** Problem to work on **
Whenever a line below includes the word "temama", copy that line.

** Data provided **
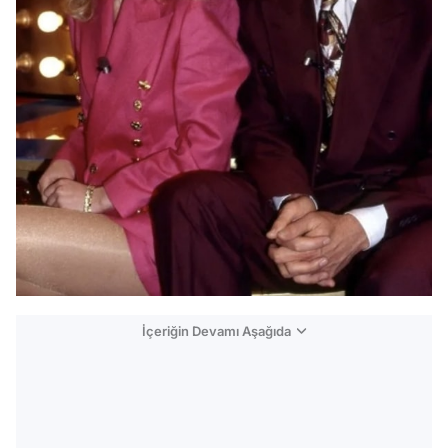
İçeriğin Devamı Aşağıda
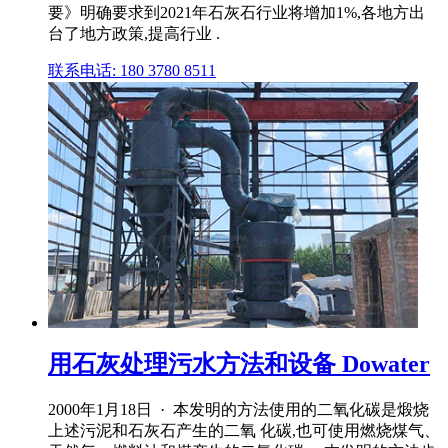
要》明确要求到2021年石灰石行业将增加1%,各地方出
台了地方政策,提高行业 .
联系电话: 180 3780 8511
用石灰处理污水方法和设备 Dowater
2000年1月18日 · 本发明的方法使用的二氧化碳是煅烧
上述污泥和石灰石产生的二氧 化碳,也可使用燃烧煤气、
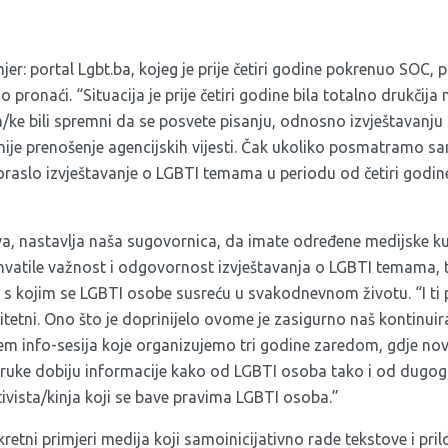
jer: portal Lgbt.ba, kojeg je prije četiri godine pokrenuo SOC,
pronaći. “Situacija je prije četiri godine bila totalno drukčij
/ke bili spremni da se posvete pisanju, odnosno izvještavanju
nije prenošenje agencijskih vijesti. Čak ukoliko posmatramo s
raslo izvještavanje o LGBTI temama u periodu od četiri godine
kva, nastavlja naša sugovornica, da imate određene medijske k
shvatile važnost i odgovornost izvještavanja o LGBTI temama, 
s kojim se LGBTI osobe susreću u svakodnevnom životu. “I ti 
litetni. Ono što je doprinijelo ovome je zasigurno naš kontinuir
 info-sesija koje organizujemo tri godine zaredom, gdje nov
ruke dobiju informacije kako od LGBTI osoba tako i od dugog
tivista/kinja koji se bave pravima LGBTI osoba.”
retni primjeri medija koji samoinicijativno rade tekstove i pr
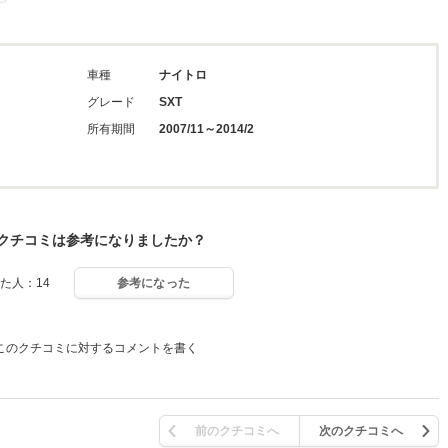
車種
ナイトロ
グレード
SXT
所有期間
2007/11～2014/2
クチコミは参考になりましたか？
た人：14
参考になった
このクチコミに対するコメントを書く
前のクチコミへ
次のクチコミへ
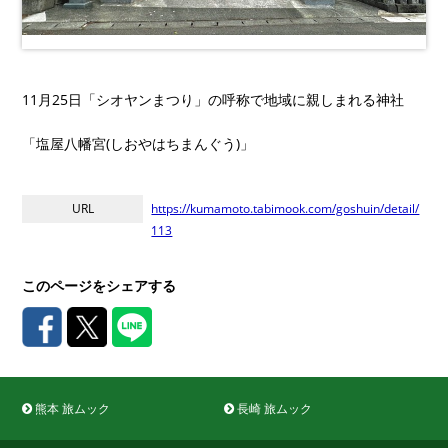
11月25日「シオヤンまつり」の呼称で地域に親しまれる神社
「塩屋八幡宮(しおやはちまんぐう)」
URL
https://kumamoto.tabimook.com/goshuin/detail/
113
このページをシェアする
熊本 旅ムック
長崎 旅ムック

** Task answer **
raslo izvještavanje o LGBTI temama u periodu od četiri godine
shvatile važnost i odgovornost izvještavanja o LGBTI temama, 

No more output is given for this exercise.